States using this method
States with retention elections for all level of courts
States with appellate court retention elections
States with retention elections following popular elections
In these states, once a judge has been elected to the court in a popular partisan election, he or she stands for retention in subsequent elections.
Historical turnover by state
The state has only failed to retain three judges since it began using the assisted appointment (also known as "merit selection") method of judicial selection method in 1974. In 1978, Judge Gary Nelson of the court of appeals and Judge Fred Hyder of the Maricopa County Superior Court were voted off the bench. Not until 2014 did a third judge, Benjamin Norris of the Maricopa County Superior Court, receive less than the majority "yes" vote required to remain seated.
California adopted retention elections in 1934. Until 1986, not a single California Supreme Court justice had failed to be retained. In that year, however, three justices on the supreme court—Joseph Grodin, Cruz Reynoso and Chief Justice Rose Bird—were rejected by voters, receiving "no" votes of 65%, 57% and 66%, respectively. In campaigns against the judges, they were portrayed as opposing the death penalty.
In 2014, a campaign against Judge Ben McClelland of the Grand County Court began after McClelland failed to be recommended by the judicial performance commission.
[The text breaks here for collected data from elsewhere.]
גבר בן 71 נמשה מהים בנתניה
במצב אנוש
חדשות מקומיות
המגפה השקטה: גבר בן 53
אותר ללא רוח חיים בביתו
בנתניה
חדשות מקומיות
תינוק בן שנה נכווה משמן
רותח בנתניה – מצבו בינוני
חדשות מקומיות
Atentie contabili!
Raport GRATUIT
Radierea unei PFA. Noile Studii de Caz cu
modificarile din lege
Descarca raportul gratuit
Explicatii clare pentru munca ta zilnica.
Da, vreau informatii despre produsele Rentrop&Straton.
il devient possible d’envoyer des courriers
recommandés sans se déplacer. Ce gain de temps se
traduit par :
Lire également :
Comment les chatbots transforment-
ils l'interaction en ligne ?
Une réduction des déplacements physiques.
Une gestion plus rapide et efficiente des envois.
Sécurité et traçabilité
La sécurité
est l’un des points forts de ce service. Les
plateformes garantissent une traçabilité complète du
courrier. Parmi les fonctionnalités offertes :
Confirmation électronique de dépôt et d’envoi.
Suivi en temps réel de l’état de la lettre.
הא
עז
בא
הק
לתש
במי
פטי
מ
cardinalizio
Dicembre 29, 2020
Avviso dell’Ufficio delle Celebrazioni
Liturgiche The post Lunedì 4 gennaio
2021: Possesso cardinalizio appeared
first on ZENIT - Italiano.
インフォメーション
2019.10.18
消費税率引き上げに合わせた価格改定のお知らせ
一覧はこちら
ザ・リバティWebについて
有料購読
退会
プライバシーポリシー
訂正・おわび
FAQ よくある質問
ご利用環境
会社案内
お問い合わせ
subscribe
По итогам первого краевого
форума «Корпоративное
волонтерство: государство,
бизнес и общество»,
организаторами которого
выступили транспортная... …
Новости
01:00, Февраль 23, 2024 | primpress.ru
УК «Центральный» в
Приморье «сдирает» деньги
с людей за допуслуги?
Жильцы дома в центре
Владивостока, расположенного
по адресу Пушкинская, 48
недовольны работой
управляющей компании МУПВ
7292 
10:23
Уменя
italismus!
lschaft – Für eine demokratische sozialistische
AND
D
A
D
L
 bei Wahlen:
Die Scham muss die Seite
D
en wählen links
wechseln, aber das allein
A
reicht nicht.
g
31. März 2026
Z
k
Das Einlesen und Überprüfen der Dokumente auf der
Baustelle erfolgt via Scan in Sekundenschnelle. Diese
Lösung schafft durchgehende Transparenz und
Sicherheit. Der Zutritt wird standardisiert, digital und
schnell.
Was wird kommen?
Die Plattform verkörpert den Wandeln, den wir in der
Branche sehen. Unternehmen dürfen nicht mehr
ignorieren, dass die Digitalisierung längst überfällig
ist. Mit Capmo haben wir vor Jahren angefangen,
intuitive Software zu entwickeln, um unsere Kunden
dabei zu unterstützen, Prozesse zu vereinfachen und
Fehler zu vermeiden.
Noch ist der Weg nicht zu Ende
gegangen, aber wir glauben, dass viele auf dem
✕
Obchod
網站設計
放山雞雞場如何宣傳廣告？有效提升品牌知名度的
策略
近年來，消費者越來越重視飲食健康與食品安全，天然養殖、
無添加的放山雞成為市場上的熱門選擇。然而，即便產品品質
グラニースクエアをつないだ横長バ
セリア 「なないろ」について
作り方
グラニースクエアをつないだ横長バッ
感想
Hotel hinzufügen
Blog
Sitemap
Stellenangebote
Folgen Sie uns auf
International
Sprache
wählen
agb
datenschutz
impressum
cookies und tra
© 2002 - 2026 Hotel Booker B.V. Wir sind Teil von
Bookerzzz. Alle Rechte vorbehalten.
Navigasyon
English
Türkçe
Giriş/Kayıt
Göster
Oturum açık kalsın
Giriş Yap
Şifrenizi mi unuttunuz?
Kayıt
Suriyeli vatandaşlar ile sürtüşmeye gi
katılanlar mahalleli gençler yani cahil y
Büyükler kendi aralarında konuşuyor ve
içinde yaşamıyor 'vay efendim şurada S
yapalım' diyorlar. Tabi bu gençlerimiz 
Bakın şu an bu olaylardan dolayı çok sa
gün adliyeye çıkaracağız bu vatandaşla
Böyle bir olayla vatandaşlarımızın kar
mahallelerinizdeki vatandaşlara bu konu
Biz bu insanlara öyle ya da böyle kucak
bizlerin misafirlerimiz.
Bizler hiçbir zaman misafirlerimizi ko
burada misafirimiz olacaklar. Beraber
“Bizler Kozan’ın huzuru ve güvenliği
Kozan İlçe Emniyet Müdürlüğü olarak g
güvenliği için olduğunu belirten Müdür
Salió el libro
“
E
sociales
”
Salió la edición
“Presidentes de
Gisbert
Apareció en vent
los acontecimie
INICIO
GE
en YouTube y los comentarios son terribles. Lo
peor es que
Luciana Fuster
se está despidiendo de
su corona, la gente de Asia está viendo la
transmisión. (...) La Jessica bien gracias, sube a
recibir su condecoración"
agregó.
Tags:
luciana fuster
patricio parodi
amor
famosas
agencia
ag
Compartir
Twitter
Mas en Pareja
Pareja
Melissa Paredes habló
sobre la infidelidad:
He was ousted, receiving only 46.9% of the vote.
Since the state adopted retention elections in 1964, it has been the only state with slightly higher retention requirements—60% "yes" votes rather than the usual 50%. Perhaps for this reason, the state has more failed retentions than other states:
- 1974: 1 failed retention
- 1976: 1 failed retention
- 1978: 4 failed retentions
- 1980: 3 failed retentions
- 1982: 1 failed retention
- 1986: 3 failed retentions
- 1988: 1 failed retention
- 1990: 10 failed retentions
- 1992: 2 failed retentions
- 1994: 2 failed retentions
- 2004: 1 failed retention
The cause for the 1990 spike in failed retentions is still a bit unclear, but research analyst Albert Klumpp commented that,
|“||One of the co-chairs of the 1990 retention judges’ campaign committee did, to his credit, correctly spot the increase in all-no voting, telling the Chicago Daily Law Bulletin that “the group of voters who voted straight ‘no’ was higher than ever before” (Rooney 1990a). He also singled out suburban voters for being most responsible for the shift. This would further support the notion of a relatively stronger response to the THRO campaign from conservative voters, given the higher numbers of conservative voters in the suburbs than in the city.||”|
—Research Analyst Albert Klumpp, McDermott Will & Emery LLP
Oddly, the number of failed retentions dropped after 1994. Only one judge failed to be retained from 1994 to 2014, though in 2014 a campaign arose to remove Justice Lloyd Karmeier from his seat on the Illinois Supreme Court. He was narrowly retained, winning by a margin of only .8%.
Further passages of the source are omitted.